Originally attachment theory has been based upon and is greatly influenced by psychoanalytic theorists e. g. Freud. Attachment theorists especially Bowlby (1969) agree with psychoanalytic tradition that the attachment bond between mother and child forms the basis of all relationships in later years of life. Erik Erikson suggests that the child’s early experiences will determine how he /she will be able to attach to other people. He further notes that some people work on this problem all their lives if they have not engaged successfully as a child.
He states that they will become rigid in their efforts to find optimum distance and their relationships will either become too close (symbiotic) or too distant (ambivalent) Although attachment appears to be an inherited disposition, infants do not have a natural inclination to become attached to any one specific adult. Rather, the baby becomes attached through ‘learning’. It is the primary caregiver of the child who is the object of attachment, which is usually the mother.

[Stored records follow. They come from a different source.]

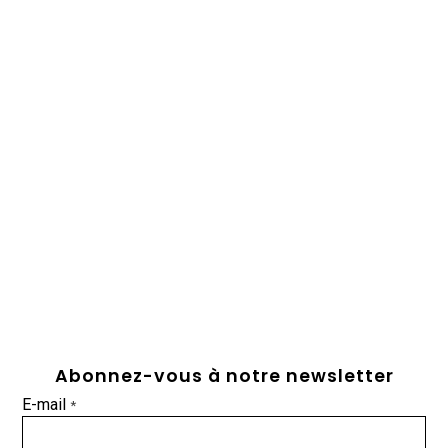
Abonnez-vous à notre newsletter
E-mail
*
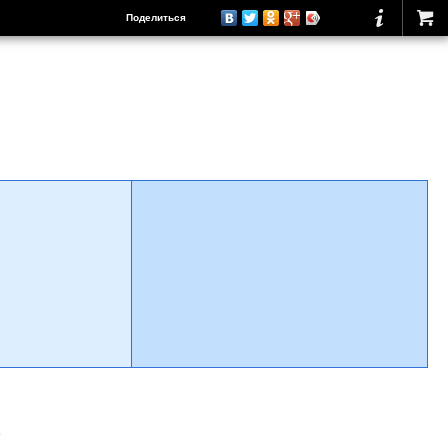
Поделиться
о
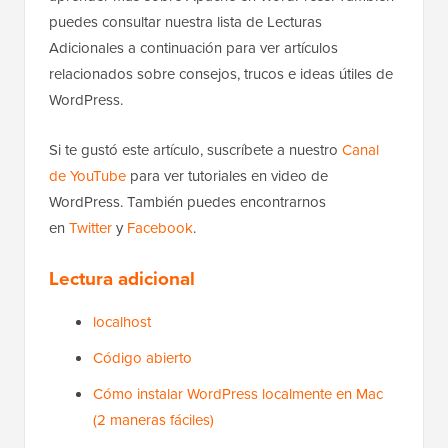
puedes consultar nuestra lista de Lecturas
Adicionales a continuación para ver artículos
relacionados sobre consejos, trucos e ideas útiles de
WordPress.
Si te gustó este artículo, suscríbete a nuestro
Canal
de YouTube
para ver tutoriales en video de
WordPress. También puedes encontrarnos
en
Twitter
y
Facebook
.
Lectura adicional
localhost
Código abierto
Cómo instalar WordPress localmente en Mac
(2 maneras fáciles)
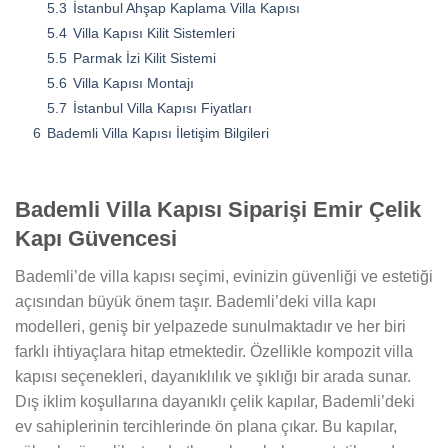
5.3
İstanbul Ahşap Kaplama Villa Kapısı
5.4
Villa Kapısı Kilit Sistemleri
5.5
Parmak İzi Kilit Sistemi
5.6
Villa Kapısı Montajı
5.7
İstanbul Villa Kapısı Fiyatları
6
Bademli Villa Kapısı İletişim Bilgileri
Bademli Villa Kapısı Siparişi Emir Çelik
Kapı Güvencesi
Bademli’de villa kapısı seçimi, evinizin güvenliği ve estetiği
açısından büyük önem taşır. Bademli’deki villa kapı
modelleri, geniş bir yelpazede sunulmaktadır ve her biri
farklı ihtiyaçlara hitap etmektedir. Özellikle kompozit villa
kapısı seçenekleri, dayanıklılık ve şıklığı bir arada sunar.
Dış iklim koşullarına dayanıklı çelik kapılar, Bademli’deki
ev sahiplerinin tercihlerinde ön plana çıkar. Bu kapılar,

However attachments with other adults, especially fathers has been increasingly researched and deemed extremely important.

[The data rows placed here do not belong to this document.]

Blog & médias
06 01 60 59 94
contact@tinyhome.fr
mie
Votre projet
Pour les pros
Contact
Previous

Birch, A (1997) identifies that research, which has been carried out in a number of societies has shown that fathers are just as capable of performing the parenting role, as are mothers. Other research detected few differences in signs of attachment with both parents. (Lamb 1977 as cited in Birch, A. 1997). Grandparents have also have recently been viewed as having positive influences in attachments. They can considerably influence the behaviour of their grandchildren and provide emotional support especially when a child is in conflict with their parents.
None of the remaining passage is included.